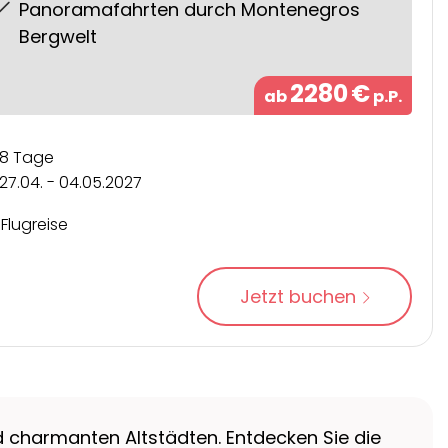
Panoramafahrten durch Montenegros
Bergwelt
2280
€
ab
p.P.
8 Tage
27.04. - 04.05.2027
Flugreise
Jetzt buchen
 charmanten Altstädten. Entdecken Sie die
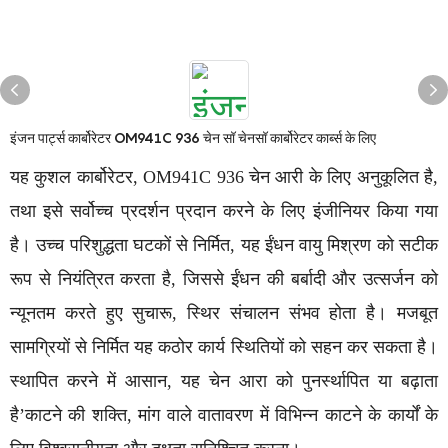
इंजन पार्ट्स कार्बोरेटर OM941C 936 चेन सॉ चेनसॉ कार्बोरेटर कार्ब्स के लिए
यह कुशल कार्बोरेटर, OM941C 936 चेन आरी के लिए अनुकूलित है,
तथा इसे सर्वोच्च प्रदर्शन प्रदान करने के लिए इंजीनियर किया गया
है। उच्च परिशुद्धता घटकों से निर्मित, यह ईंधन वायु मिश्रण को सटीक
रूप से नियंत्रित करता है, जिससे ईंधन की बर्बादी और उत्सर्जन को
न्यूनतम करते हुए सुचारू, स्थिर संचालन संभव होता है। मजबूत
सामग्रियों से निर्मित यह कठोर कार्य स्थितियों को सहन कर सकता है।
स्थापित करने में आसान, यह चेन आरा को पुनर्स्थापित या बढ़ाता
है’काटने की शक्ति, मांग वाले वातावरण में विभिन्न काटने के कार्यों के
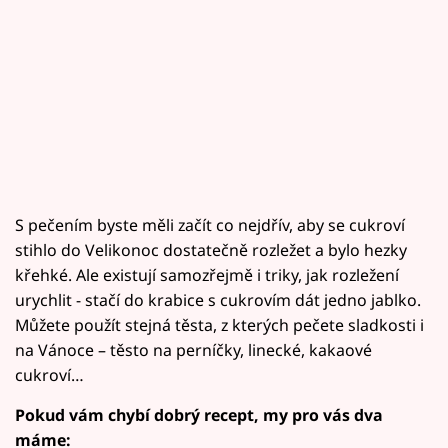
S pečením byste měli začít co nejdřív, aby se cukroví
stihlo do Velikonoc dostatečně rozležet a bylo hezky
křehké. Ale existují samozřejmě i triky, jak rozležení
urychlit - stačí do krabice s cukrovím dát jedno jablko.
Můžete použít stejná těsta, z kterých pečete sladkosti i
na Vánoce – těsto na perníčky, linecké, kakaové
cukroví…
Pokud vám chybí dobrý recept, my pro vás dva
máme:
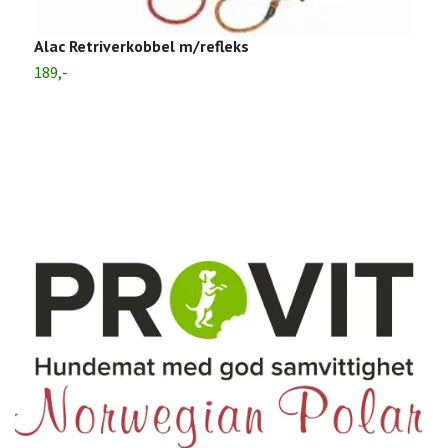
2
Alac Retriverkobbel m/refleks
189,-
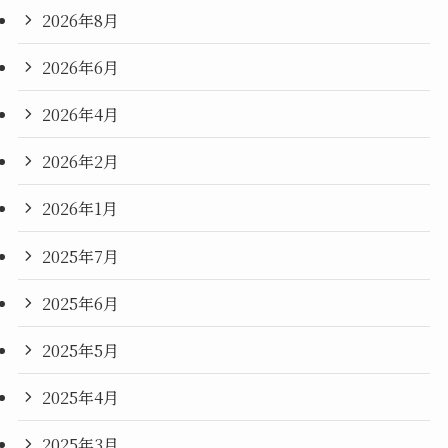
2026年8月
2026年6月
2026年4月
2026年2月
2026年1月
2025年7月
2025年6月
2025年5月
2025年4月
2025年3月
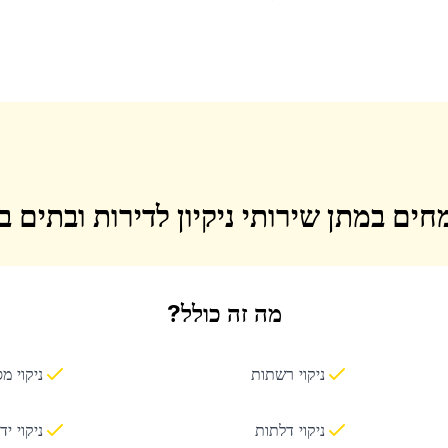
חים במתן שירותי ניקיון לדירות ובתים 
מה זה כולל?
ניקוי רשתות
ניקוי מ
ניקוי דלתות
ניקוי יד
* * *
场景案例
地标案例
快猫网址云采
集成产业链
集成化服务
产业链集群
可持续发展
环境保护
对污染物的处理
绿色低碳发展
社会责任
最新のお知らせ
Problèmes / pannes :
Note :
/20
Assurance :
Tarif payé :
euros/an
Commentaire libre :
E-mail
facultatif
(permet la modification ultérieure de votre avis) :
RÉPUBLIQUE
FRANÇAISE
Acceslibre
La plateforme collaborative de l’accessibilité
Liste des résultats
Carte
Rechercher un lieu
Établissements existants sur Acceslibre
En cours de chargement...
...
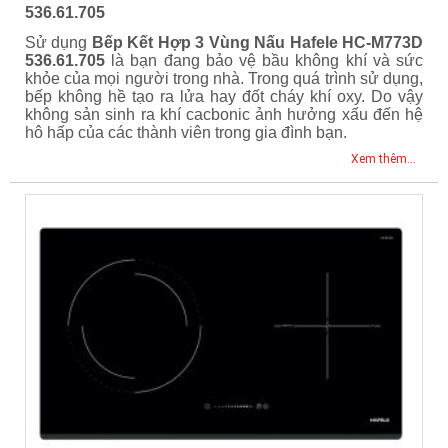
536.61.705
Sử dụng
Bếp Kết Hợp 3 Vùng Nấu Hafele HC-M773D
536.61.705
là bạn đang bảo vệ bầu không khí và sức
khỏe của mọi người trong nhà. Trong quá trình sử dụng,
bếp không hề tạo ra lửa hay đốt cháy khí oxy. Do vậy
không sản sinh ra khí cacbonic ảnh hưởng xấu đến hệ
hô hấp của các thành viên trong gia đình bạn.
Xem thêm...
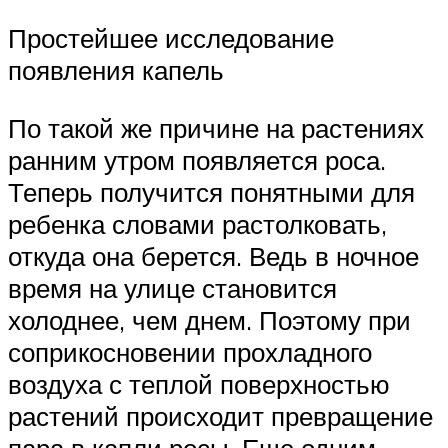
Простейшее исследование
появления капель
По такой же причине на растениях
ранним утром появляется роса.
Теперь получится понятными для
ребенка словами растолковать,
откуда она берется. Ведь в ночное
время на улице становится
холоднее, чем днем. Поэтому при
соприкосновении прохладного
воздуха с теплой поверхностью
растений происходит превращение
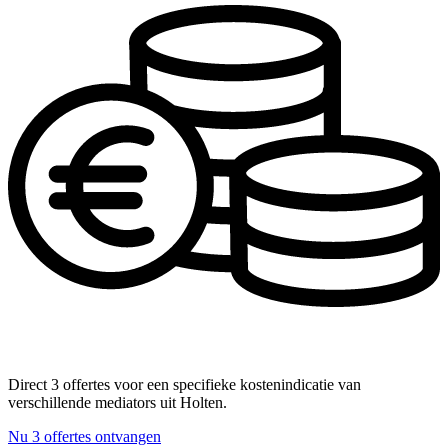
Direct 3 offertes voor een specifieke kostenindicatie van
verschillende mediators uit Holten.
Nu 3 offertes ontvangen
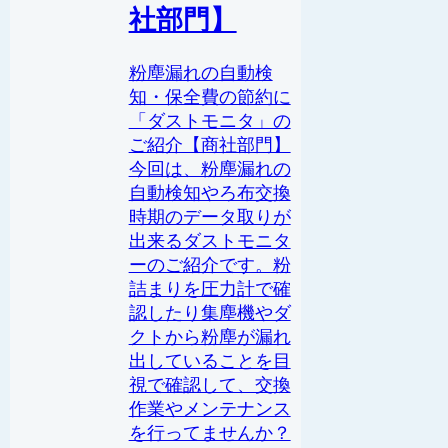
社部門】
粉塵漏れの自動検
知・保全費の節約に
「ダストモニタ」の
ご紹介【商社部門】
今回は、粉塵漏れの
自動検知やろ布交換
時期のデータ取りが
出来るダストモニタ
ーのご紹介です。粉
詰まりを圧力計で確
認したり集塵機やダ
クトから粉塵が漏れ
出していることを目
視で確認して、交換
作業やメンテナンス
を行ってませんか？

_WHAT THE TASK REQUIRES_.
Whenever the string "trong" shows up in a line of the entries, copy that line.

_ANSWER SPACE_.
khỏe của mọi người trong nhà. Trong quá trình sử dụng,
hô hấp của các thành viên trong gia đình bạn.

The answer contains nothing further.